İSTİNAF SEBEPLERİ: Davacı vekili; Büyükçekmece … İcra Dairesi … Esas sayılı icra dosyasında satışı istenen … plakalı araç yakalanarak yeddiemine kaldırılmış ve araç hakkında bilirkişi tarafından kıymet takdiri raporu tanzim edildiği, icra dosyasında güncel borç tutarı 123.745,28-TL olarak görünmekte; anılan kıymet takdiri raporunda ise aracın bedeli 800.000-TL olarak belirlendiği, görüldüğü üzere takdir edilen araç bedeli, icra dosyası borcunun 6 katı değerde olduğu, bu haliyle satış yapılırsa müvekkilin malının elinden gideceği ve telafisi mümkün olmayan zararlar ortaya çıkacağını, müvekkilin davalıya borcu olmadığına ilişkin, işbu dosya ile menfi tespit davası açıldığını, müvekkilin anılan icra dosyasındaki dayanak belgede yer alan imza ve yazıların müvekkil şirket yetkilisine ait olup olmadığı, müvekkil şirketin davalıya karşı iddia edildiği gibi bir borcunun olup olmadığı hususu dahi henüz açıklığa kavuşmamışken sahtecilikle başlatılmış bir icra dosyasında, dosya borcunun en az 6 kat fazlası değerde olan bir aracın satışının yapılması hukuk dışı, menfaatler dengesine de aykırı olduğunu, HMK madde 209/(1)’e göre, adi bir senetteki yazı veya imza inkâr edildiğinde, bu konuda bir karar verilinceye kadar, o senedin herhangi bir işleme esas alınamayacağını,aracın satış işlemleri devam ettiğini, icra dosyasında alınan Kıymet Takdiri Raporu doğrultusunda, … plakalı aracın,teminat kabul edilerek, icra dosyasından yapılacak satışının (takibin değil, satışın) durdurulmasına ilişkin ihtiyati tedbir talebinin (İİK md. 72 hükmüne göre değil; HMK md.389 ve 209 hükümlerine göre) kabulüne ve satışın tedbiren durdurulmasına karar verilmesini talep etmiştir.

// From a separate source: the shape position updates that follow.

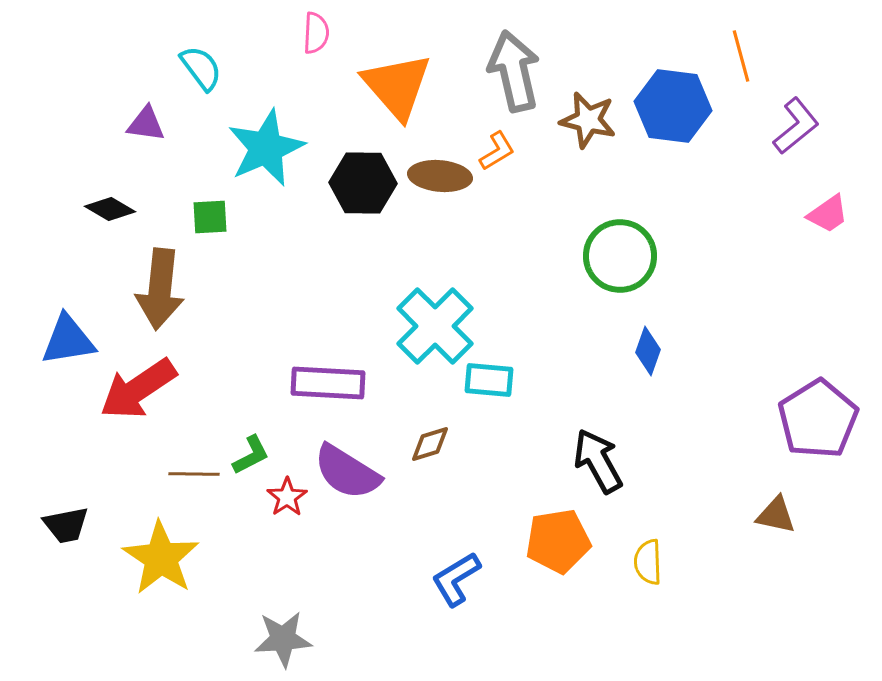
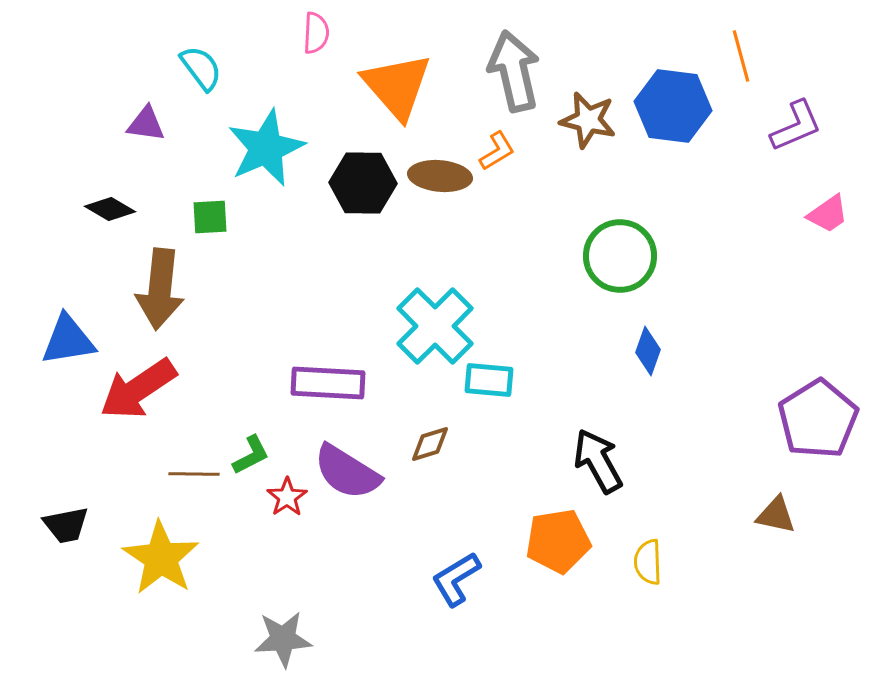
purple L-shape: rotated 16 degrees clockwise
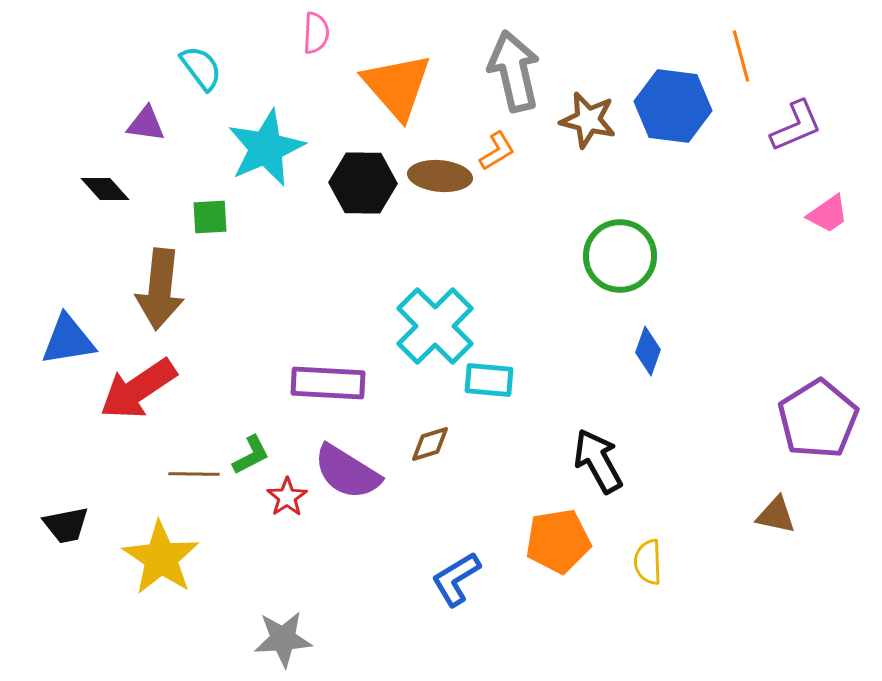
black diamond: moved 5 px left, 20 px up; rotated 18 degrees clockwise
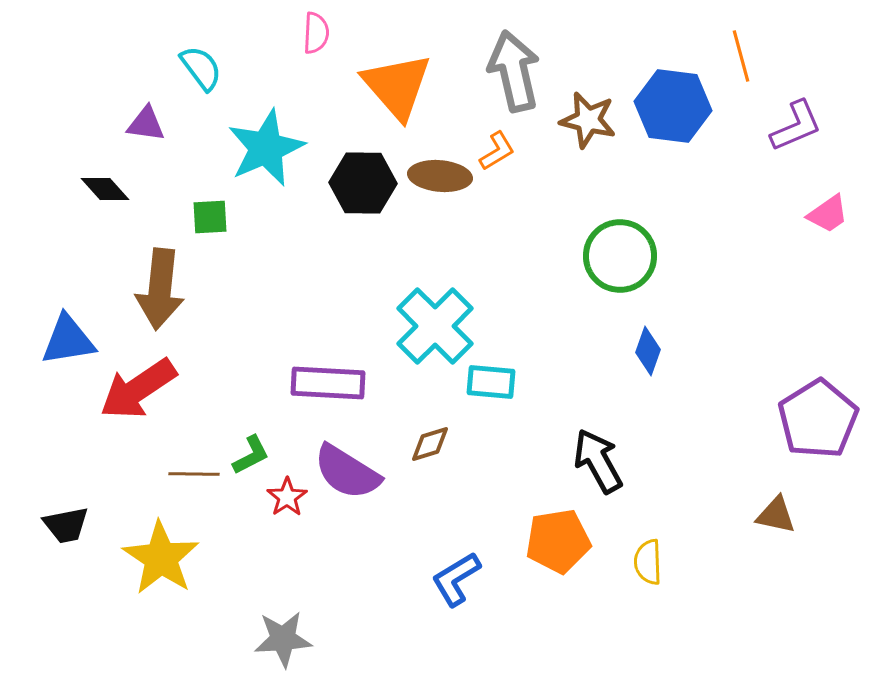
cyan rectangle: moved 2 px right, 2 px down
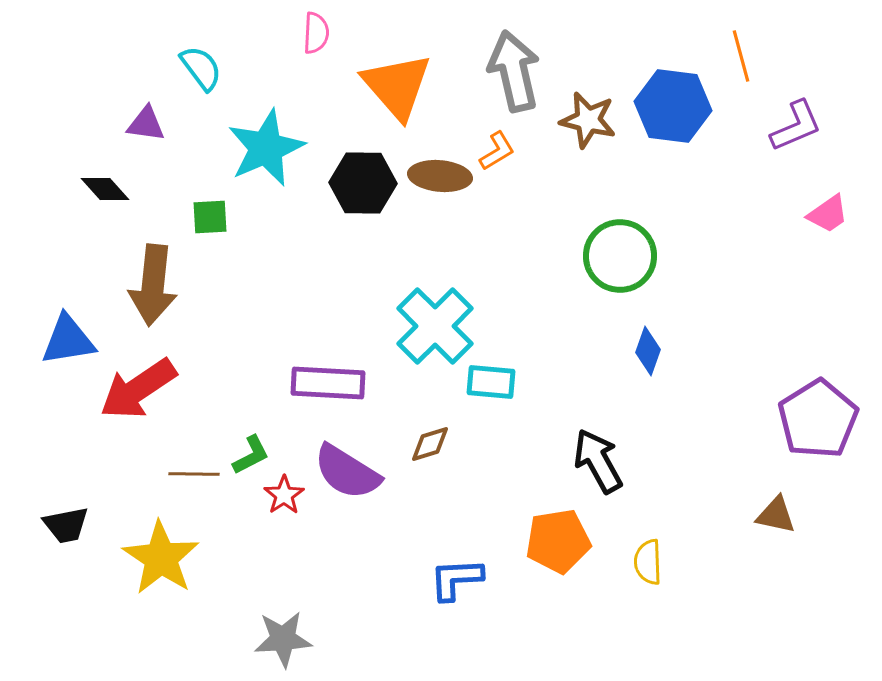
brown arrow: moved 7 px left, 4 px up
red star: moved 3 px left, 2 px up
blue L-shape: rotated 28 degrees clockwise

GEREKÇE: Talep, icra takibi nedeniyle açılan menfi tespit davasında icra takibinin durdurulması yönünde ihtiyati tedbir istemine ilişkindir. İİK’nın 72/2. maddesi “borçlu icra takibinden önce veya takip sırasında borçlu bulunmadığını ispat için menfi tespit davası açabilir. İcra takibinden önce açılan menfi tespit davasına bakan mahkeme, talep üzerine alacağın yüzde on beşinden aşağı olmamak üzere gösterilecek teminat mukabilinde, icra takibinin durdurulması hakkında ihtiyati tedbir kararı verebilir.” İİK 72/3. maddesi “İcra takibinden sonra açılan menfi tespit davasında ihtiyati tedbir yolu ile takibin durdurulmasına karar verilemez. Ancak, … göstereceği teminat karşılığında, mahkemeden icra veznesindeki paranın alacaklıya verilmemesini isteyebilir.” Davacı vekilinin talebi icra dosyasında yapılacak araç satış işleminin durdurulmasını talep etmektedir. Ancak bu talep icra takibinin durdurulması sonucuna yol açar niteliktedir. İİK 72/3 maddesi uyarınca icra takibinden sonra açılan menfi tespit davasında teminatlı veya teminatsız takibin durdurulmasına karar verilemez. HMK 209. maddesindeki düzenlemenin icra takipleri nedeniyle menfi tespit davalarında uygulanmayacağı yargı uygulamasında genel olarak kabul görmüştür. Somut olayda, davanın icra takibi dayanağı belgenin sahteliğine dayandırıldığı ,davanın icra takibinden sonra açılması nedeniyle ilk derece mahkemesince İİK 72/3 maddesi gereği ihtiyati tedbir kararı verildiği, davacı tarafça teminat yatırılmadığından ihtiyati tedbir kararının hükümsüz kaldığı, satış işleminin durdurulması icra takibinin durdurulması anlamına geldiği gözetildiğinde ihtiyati tedbir talebinin yerinde olmadığı, İİK’nın 72/3 maddesi uyarınca yasal engel nedeniyle ihtiyati tedbir yolu ile takibin durdurulmasına karar verilemeyeceği gözetilerek ihtiyati tedbir talebinin reddi yönündeki ara kararda isabetsizlik görülmemiştir. Açıklanan nedenlerle, ihtiyati tedbir talep eden davacı vekilinin yerinde görülmeyen istinaf başvurusunun esastan reddine karar verilmiştir.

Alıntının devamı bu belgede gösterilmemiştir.